The section of the script below is responsible for keeping track of the cars in the video. The method used for keeping track of the cars is to check which x and y centroid position pair in the current frame is closest to another x and y centroid position pair in the previous frame. This works great for this application since the contours are large and spaced out but can cause an issue when the contours are small and in close proximity with a low frame rate.

An empty list is created that will be used later on for the indices of the centroids in the current frame that are added to centroids in the previous frame. The if statement below is the algorithm that keeps track of the cars. The first if statement if len(cxx) checks if there are any centroids in the current frame that have passed the criteria mentioned in the section above. If there are centroids that have passed the criteria, then the rest of the if statement can commence in order to start tracking cars.

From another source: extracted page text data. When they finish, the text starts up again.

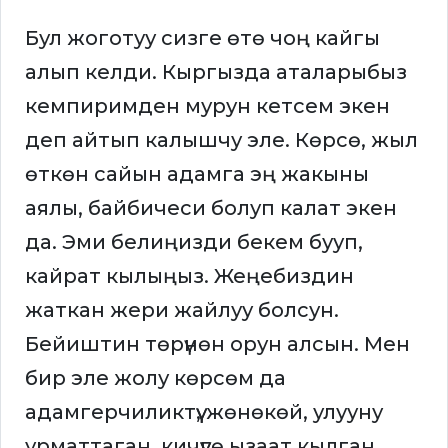
Бул жоготуу сизге өтө чоң кайгы
алып келди. Кыргызда аталарыбыз
кемпиримден мурун кетсем экен
деп айтып калышчу эле. Көрсө, жыл
өткөн сайын адамга эң жакыны
аялы, байбичеси болуп калат экен
да. Эми белиңизди бекем бууп,
кайрат кылыңыз. Жеңебиздин
жаткан жери жайлуу болсун.
Бейиштин төрүнөн орун алсын. Мен
бир эле жолу көрсөм да
адамгерчиликтүү, жөнөкөй, улууну
урматтаган, кичүүгө ызаат кылган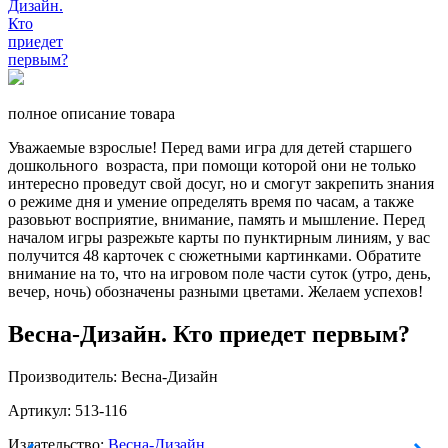
полное описание товара
Уважаемые взрослые! Перед вами игра для детей старшего
дошкольного возраста, при помощи которой они не только
интересно проведут свой досуг, но и смогут закрепить знания
о режиме дня и умение определять время по часам, а также
разовьют восприятие, внимание, память и мышление. Перед
началом игры разрежьте карты по пунктирным линиям, у вас
получится 48 карточек с сюжетными картинками. Обратите
внимание на то, что на игровом поле части суток (утро, день,
вечер, ночь) обозначены разными цветами. Желаем успехов!
Весна-Дизайн. Кто приедет первым?
Производитель: Весна-Дизайн
Артикул: 513-116
Издательство:
Весна-Дизайн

The next if statement if not car-ids checks if the empty list car-ids created is indeed empty. This is used to check if there have not been any cars recorded yet. If there have not been any cars recorded yet, then there will be a loop loops through all the current centroids that have passed the criteria and creates car-ids to start keeping track of cars. The new car-ids are appended to the empty car-id list and a new car-id column is added to the dataframe. The car-ids corresponding x and y centroid position are added to the dataframe for that specific frame row (framenumber) and carid column (carids). Finally, the totalcars counter increases the total car count.

Now, the speed of the car can be calculated since the time and the distance between two lines are already known.

Conclusions:

The project is conducted using data of vehicle images and non-vehicle images to train a classifier that helps detect cars and the other objects. The detection moving object uses Gaussian Mixture model method as well as SVM model to classify cars among others and the tracking object uses Euclide distance of the centroid between current and previous frame. The common issues could be arisen in this project if the maximum radius is too large and multiple centroids are close to other centroids.